Sequential Deep Learning for Chagas Disease Screening: A CNN-BiLSTM Approach with an Attention Mechanism

Saber Jelodari Mamaghani, Adam Bokun, Heike Leutheuser
Ambient Assisted Living & Medical Assistance Systems, Department of Computer Science, University of Bayreuth, Germany


Abstract

Chagas disease detection from electrocardiograms (ECGs) is challenging due to subtle waveform changes hidden within complex signal patterns, variability in ECG morphology, and inherent noise, which demand robust automated diagnostic methods.
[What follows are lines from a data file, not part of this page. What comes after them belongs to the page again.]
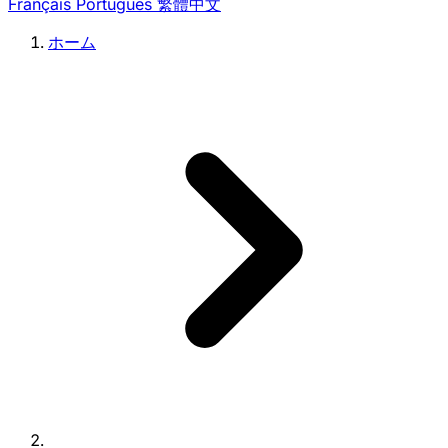
Français
Português
繁體中文
ホーム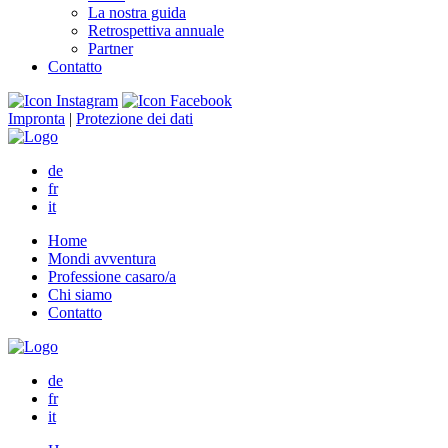
La nostra guida
Retrospettiva annuale
Partner
Contatto
Impronta
|
Protezione dei dati
de
fr
it
Home
Mondi avventura
Professione casaro/a
Chi siamo
Contatto
de
fr
it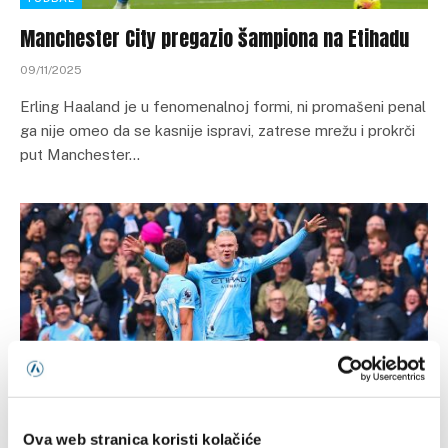
Manchester City pregazio šampiona na Etihadu
09/11/2025
Erling Haaland je u fenomenalnoj formi, ni promašeni penal
ga nije omeo da se kasnije ispravi, zatrese mrežu i prokrči
put Manchester…
FUDBAL
Ova web stranica koristi kolačiće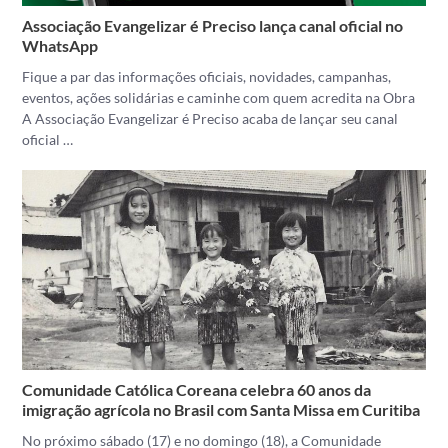
Associação Evangelizar é Preciso lança canal oficial no
WhatsApp
Fique a par das informações oficiais, novidades, campanhas,
eventos, ações solidárias e caminhe com quem acredita na Obra
A Associação Evangelizar é Preciso acaba de lançar seu canal
oficial …
Comunidade Católica Coreana celebra 60 anos da
imigração agrícola no Brasil com Santa Missa em Curitiba
No próximo sábado (17) e no domingo (18), a Comunidade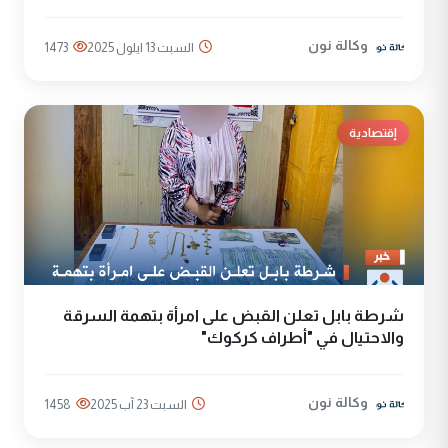
وكالة نون
السبت 13 ايلول 2025
1473
إقتصادية
شرطة بابل تعلن القبض على امرأة بتهمة السرقة
والاحتيال في "أطراف كركوك"
وكالة نون
السبت 23 آب 2025
1458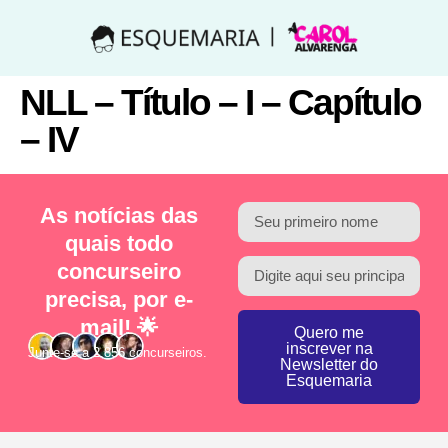
NLL – Título – I – Capítulo
– IV
As notícias das
quais todo
concurseiro
precisa, por e-
mail! 🌟
Quero me
inscrever na
Junte-se a 2.856 concurseiros.
Newsletter do
Esquemaria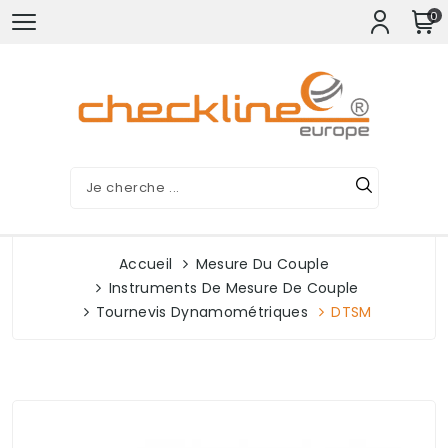
0
Accueil
Mesure Du Couple
Instruments De Mesure De Couple
Tournevis Dynamométriques
DTSM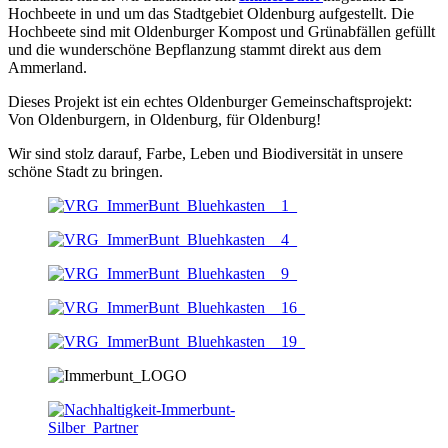
Hochbeete in und um das Stadtgebiet Oldenburg aufgestellt. Die
Hochbeete sind mit Oldenburger Kompost und Grünabfällen gefüllt
und die wunderschöne Bepflanzung stammt direkt aus dem
Ammerland.
Dieses Projekt ist ein echtes Oldenburger Gemeinschaftsprojekt:
Von Oldenburgern, in Oldenburg, für Oldenburg!
Wir sind stolz darauf, Farbe, Leben und Biodiversität in unsere
schöne Stadt zu bringen.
For the 2025 George B. Moody PhysioNet Challenge, our team Chagas_UBT built an open-source ECG-based system to screen for Chagas disease from 12-lead electrocardiograms (ECGs). Our approach combines a convolutional neural network (CNN), bidirectional long short-term memory (BiLSTM) layers, and an attention layer. To address class imbalance, we use focal loss, ECG-specific data augmentation, mixup, and weighted sampling. The end-to-end pipeline follows the official training interface and returns calibrated probabilities for ranking. We did not perform K-fold cross-validation on the public training data; instead, before training, we excluded 200 validated ECGs for a local holdout (100 positives and 100 negatives) and were kept strictly out of training/model selection and used only for local testing. On this holdout, we observed our best model achieved the score a 0.2941, AUROC = 1.0000, AUPRC = 1.0000, and F1 = 0.82. On the official hidden validation set, our model achieved the Challenge score 0.343. This work points toward earlier detection of Chagas disease, and the open-source implementation with low computational cost makes it practical for screening in resource-limited settings.